> **WHAT IS NEEDED**:
Among the lines of the data, copy those that hold "teams".

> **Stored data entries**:
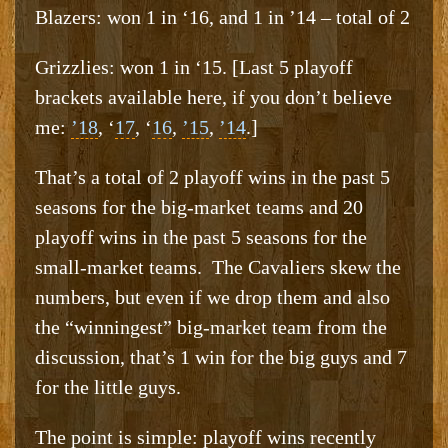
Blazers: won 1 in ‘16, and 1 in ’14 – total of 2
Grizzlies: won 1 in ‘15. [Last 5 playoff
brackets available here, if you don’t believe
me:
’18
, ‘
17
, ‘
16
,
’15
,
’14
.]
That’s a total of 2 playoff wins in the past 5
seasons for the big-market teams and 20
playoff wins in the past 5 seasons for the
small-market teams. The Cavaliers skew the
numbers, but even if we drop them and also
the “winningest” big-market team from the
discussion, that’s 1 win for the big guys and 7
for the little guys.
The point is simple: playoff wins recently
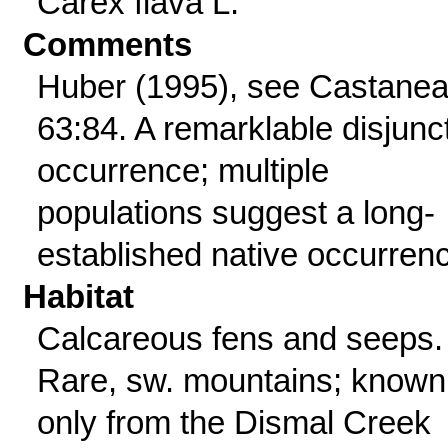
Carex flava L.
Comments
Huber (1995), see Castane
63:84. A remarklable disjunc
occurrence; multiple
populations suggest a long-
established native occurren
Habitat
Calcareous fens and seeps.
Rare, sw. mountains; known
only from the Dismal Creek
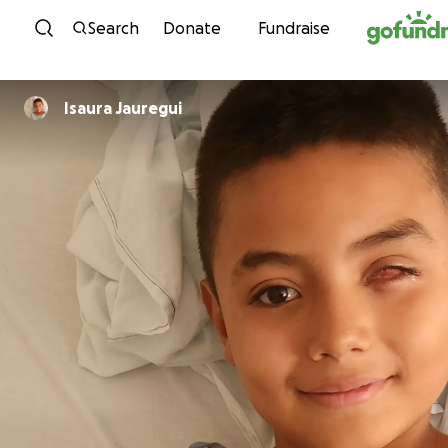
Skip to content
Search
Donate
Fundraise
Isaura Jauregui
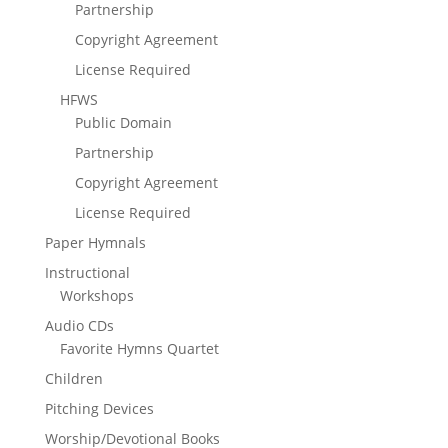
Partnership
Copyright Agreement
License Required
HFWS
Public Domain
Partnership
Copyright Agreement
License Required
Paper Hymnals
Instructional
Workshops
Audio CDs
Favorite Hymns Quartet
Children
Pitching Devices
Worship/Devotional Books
--
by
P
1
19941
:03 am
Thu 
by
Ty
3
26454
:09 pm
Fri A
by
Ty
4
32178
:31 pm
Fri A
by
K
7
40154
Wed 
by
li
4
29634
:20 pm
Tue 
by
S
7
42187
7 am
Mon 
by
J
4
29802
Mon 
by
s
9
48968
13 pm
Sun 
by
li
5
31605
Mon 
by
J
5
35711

> **TASK SOLUTION**:
seasons for the big-market teams and 20
small-market teams. The Cavaliers skew the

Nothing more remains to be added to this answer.